Your answer should be the lines from the one containing "gabriovoice.com" through the final line below, copied exactly.
************
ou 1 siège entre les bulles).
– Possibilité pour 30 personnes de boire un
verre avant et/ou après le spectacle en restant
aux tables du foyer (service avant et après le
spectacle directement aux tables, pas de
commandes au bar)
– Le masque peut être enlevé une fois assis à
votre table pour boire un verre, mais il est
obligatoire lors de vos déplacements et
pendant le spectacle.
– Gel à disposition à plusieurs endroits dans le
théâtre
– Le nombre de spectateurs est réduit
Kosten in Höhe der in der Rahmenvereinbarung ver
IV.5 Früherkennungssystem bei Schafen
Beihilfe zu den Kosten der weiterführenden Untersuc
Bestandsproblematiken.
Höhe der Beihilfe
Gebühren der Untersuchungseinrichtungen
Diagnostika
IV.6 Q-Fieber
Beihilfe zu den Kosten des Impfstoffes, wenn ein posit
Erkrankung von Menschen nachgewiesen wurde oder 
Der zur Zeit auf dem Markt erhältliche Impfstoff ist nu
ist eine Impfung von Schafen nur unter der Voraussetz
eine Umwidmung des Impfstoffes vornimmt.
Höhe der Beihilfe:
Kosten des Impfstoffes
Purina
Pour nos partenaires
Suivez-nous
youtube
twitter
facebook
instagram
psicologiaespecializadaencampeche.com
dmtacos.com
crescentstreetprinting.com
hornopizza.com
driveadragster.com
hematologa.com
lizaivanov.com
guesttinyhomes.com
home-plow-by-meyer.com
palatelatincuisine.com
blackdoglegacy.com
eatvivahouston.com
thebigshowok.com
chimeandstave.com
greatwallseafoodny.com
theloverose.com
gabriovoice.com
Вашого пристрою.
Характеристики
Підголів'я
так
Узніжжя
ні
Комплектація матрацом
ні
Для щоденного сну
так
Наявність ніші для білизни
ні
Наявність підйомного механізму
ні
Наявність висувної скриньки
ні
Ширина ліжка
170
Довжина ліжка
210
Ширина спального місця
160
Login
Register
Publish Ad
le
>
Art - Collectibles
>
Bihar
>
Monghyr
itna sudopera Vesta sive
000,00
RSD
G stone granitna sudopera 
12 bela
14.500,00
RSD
************
■ **Exercise solution**:
gabriovoice.com
Вашого пристрою.
Характеристики
Підголів'я
так
Узніжжя
ні
Комплектація матрацом
ні
Для щоденного сну
так
Наявність ніші для білизни
ні
Наявність підйомного механізму
ні
Наявність висувної скриньки
ні
Ширина ліжка
170
Довжина ліжка
210
Ширина спального місця
160
Login
Register
Publish Ad
le
>
Art - Collectibles
>
Bihar
>
Monghyr
itna sudopera Vesta sive
000,00
RSD
G stone granitna sudopera 
12 bela
14.500,00
RSD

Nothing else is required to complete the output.